Regulation of gene dosage on the mouse X chromosome

Differences in gene dosage can be as powerful as to drive species evolution (e.g., whole-genome duplications) and as harmful as to lead to human diseases (e.g., aneuploidies or haploinsufficiencies).

Regulating the effects of gene-dosage differences is thus extremely critical, and this is paradigmatically illustrated by what happens to the X chromosome in mammals.

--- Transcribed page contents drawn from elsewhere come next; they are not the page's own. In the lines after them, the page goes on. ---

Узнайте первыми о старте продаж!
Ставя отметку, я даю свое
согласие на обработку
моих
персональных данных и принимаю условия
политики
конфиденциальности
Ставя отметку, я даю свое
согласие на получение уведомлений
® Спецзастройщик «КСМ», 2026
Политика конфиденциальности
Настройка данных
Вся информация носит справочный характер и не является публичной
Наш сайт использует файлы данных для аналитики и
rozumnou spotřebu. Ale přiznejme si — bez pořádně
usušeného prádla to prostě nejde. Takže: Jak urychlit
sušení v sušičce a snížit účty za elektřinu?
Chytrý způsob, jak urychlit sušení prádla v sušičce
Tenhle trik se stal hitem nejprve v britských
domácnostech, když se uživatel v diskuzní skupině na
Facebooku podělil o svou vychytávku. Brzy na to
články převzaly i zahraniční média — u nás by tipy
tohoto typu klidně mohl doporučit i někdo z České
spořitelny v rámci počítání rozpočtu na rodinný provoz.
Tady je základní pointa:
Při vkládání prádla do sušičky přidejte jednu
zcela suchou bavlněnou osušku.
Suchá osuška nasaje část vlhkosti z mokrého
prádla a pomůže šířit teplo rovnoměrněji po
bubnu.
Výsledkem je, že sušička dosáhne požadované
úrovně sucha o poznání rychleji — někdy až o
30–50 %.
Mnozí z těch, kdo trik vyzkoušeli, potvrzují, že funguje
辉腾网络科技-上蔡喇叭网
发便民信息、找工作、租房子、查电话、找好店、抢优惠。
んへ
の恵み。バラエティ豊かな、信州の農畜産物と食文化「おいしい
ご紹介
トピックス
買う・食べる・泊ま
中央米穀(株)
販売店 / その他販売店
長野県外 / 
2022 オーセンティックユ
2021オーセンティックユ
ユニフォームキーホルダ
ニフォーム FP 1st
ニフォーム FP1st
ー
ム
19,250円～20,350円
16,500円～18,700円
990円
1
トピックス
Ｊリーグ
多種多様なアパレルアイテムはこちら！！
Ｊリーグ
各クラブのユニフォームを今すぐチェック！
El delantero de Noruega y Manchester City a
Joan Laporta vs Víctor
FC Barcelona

In XX individuals, one of the X chromosomes is transcriptionally silenced as a result of a developmental and epigenetic process called X-chromosome inactivation (XCI), which is presumed to have evolved to compensate X-linked gene dosage between XX and XY individuals.

Since its discovery in 1961 by Mary Lyon, we have learnt much about XCI developmental dynamics and molecular underpinnings, however very little is understood about the developmental and molecular reasons at the basis of its evolution.

REGULADOSIX aims to gain a functional and mechanistic understanding of the need of X-linked dosage compensation in mammals we will (i) determine the developmental and molecular consequences in the absence of XCI in mouse embryogenesis, and (ii) functionally identify genes on the X chromosome that are dosage-sensitive, as well as their functions, which would have dictated the emergence of XCI in mammalian evolution.

Building on my previous expertise, I propose a multidisciplinary approach at the intersection between development and genetic engineering, which includes cutting-edge genomic technologies (epigenetic screens, functional transcriptomics and proteomics) and novel approaches that we will develop to tune levels of expression in mouse embryonic stem cells and in mouse models.

Besides bringing new insights into the need for dosage compensation between the mammalian sexes, REGULADOSIX will contribute to a quantitative understanding of gene expression, and pave the way to establishing fundamental principles of gene dosage regulation in development and disease.